Dans ces fondamentaux, la vision passéiste, qui ramène la France à ce qu’elle était avant la Révolution et avant la République. Parmi les exemples les plus frappants : la référence permanente à Jeanne d’Arc et l’hommage chaque année, selon les mots du FN, à "l’allégorie du souverainisme, de la résistance patriotique de la France d’en bas face aux “collabos”, aux immigrés qu’il s’agit de “bouter hors de France” et à l’Europe des élites".
La question de l’immigration reste la ligne directrice du parti, et renvoie également à ses racines, selon l’historien Christophe Bourseiller :
Ordre nouveau a lancé en 1973 ce mot d’ordre sur l’immigration et son slogan était 'halte à l’immigration sauvage'. Aujourd’hui, c’est halte à l’immigration tout court, et la stigmatisation de l’étranger reste une thématique propre à l’extrême droite.
Mais pour l’historien, même si le FN actuel garde ses racines extrémistes, "_on ne peut pas à proprement parler de parti d’extrême droite__. Ce qui caractérise les mouvements extrémistes, c’est le fait qu’ils prônent un changement radical de société et y parvenir par la violence. Aujourd’hui, on peut dire que le Front national est un mouvement populiste qui s’ancre traditionnellement dans l’extrême droite."_ Une idée partagée par Jean-Yves Camus :
Objectivement, le Front national participe aux élections.
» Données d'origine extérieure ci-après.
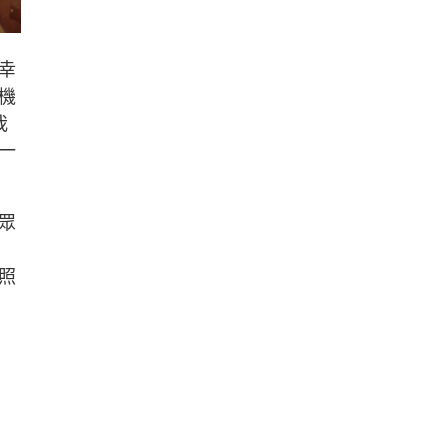
幸
機
我
一
眾
照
C’est un parti qui reçoit comme les autres les financements publics, ce n’est pas un parti qui souhaite recourir au coup de force pour arriver au pouvoir.
Aujourd'hui, Marine Le Pen veut changer le nom du Front national, comme pour franchir une nouvelle étape dans le processus de dédiabolisation et de transformation en un parti de gouvernement. Le parti reste cantonné à l'extrême droite de l'échiquier politique, sans la capacité de nouer d'alliance. Et campe sur une thématique de rassemblement quasi-exclusive : l'immigration et le rejet de l'étranger. "Changer de nom est cosmétique, selon Pascal Perrineau, tant que le Front national n'est pas en capacité de nouer des alliances et de changer une partie de son programme, il restera un parti de protestation et d'opposition."